Stone has made several documentaries in recent years, all “controversial” —including two extended sit-downs with Fidel Castro. He's entered that realm “to refresh the source” of his creativity, confessing after a while making narrative films “does become something of a gig.”
His latest in that vein is South of the Border, an acclaimed look at rapid changes in South America, which the US too often neglects as its own “backyard,” but whose peoples and interviewed leaders are now turning against their former Big Brother ally.
Next will be The Untold History of America, an ambitious nonfiction examination of “forgotten history” from the atom-bomb era through recent years of “national security”-driven policy.

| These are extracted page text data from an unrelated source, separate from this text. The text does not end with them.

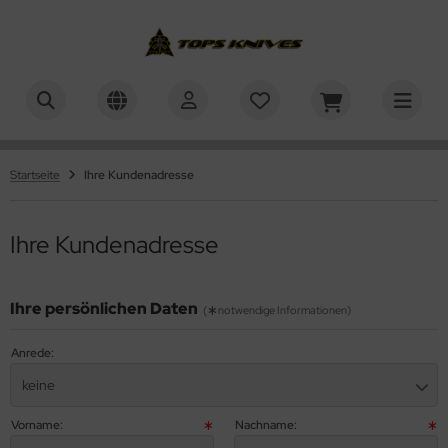
PS Knives
Startseite
Ihre Kundenadresse
Ihre Kundenadresse
Ihre persönlichen Daten
(
notwendige Informationen)
Anrede:
keine
Vorname:
Nachname:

It's already occupied his time, on and off, for three years, and is currently planned to premiere next January.
Meanwhile, there's Savages, which he describes as “a wonderful adventure in the drug trade” pitting Laguna Beach pot growers against a Mexican cartel. Cast with a lineup of New Hollywood talents including Blake Lively and Taylor Kitsch, this violent comedy starts shooting in July. Stone is also plugging the Blu-Ray release and few bigscreen showings of his re-edited, expanded historical passion project Alexander, an expensive critical and commercial flop several years ago. He now admits, “I failed in the original 2004 attempt—I rushed it to make a marketing deadline,” and cutting it to the studio's preferred length. It's now a full hour longer, 3 3/4 hours with an intermission, which “allows it to breathe.” It's a maligned film that he is clearly very proud of.

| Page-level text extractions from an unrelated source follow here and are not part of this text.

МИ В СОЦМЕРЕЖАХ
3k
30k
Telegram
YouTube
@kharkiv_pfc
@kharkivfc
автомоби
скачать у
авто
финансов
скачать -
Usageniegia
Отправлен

The audience Q&A was lively, even if some people seemed to take Stone—granted his unusual credentials as an overtly critical lefty in the Hollywood mainstream—as an oracle who might somehow redress concerns from unequal taxation to self-sufficient organic farming. He deflected these sallies with good humor and sharp observations. Asked about his dual Wall Street movies, he said, “This whole society has gone to shit” since the 1980s re: the placing of greed above all other values. “I'm not saying the 'Old Money' were better—but they were! Even if they were robber barons.”
“The only conspiracies that really matter are the ones that create war and financial fraud. But we get distracted by bullshit,” he said. Queried about younger generations' fixations on social media and trivial “news,” he observed that pop culture and tabloid gossip are hardly new to American culture, but rather date back over a century. “There are more people who are shallow than concerned about politics. That will always be there,” he said. Asked one more very general question, he ended the evening with a polite sigh: “We have a lot of problems. What am I gonna do, solve them in one movie?”

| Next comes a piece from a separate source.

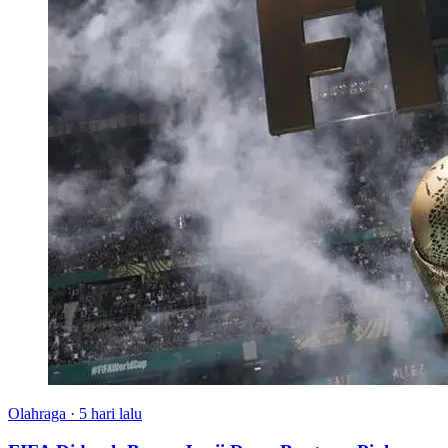
Olahraga
·
5 hari lalu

There followed a screening of Stone's 1986 Salvador, a remarkably head-on political critique of recent U.S. policy for its era (given a then more-than-indie $4.5 million budget, limited theatrical release and broad VHS exposure) that kickstarted Stone's career as cinematic rabble-rouser. Few who've seen it can forget the scene in which American nuns are raped and then executed by a US-supported National Guardsman—dramatizing what actually happened to Jean Donovan and fellow missionaries in 1980 El Salvador.
“What drives me is anger [even if] it's been sublimated through time,” the director/co-scenarist said last night. “Memory is the thread of civilization. Without memory we become barbarians.”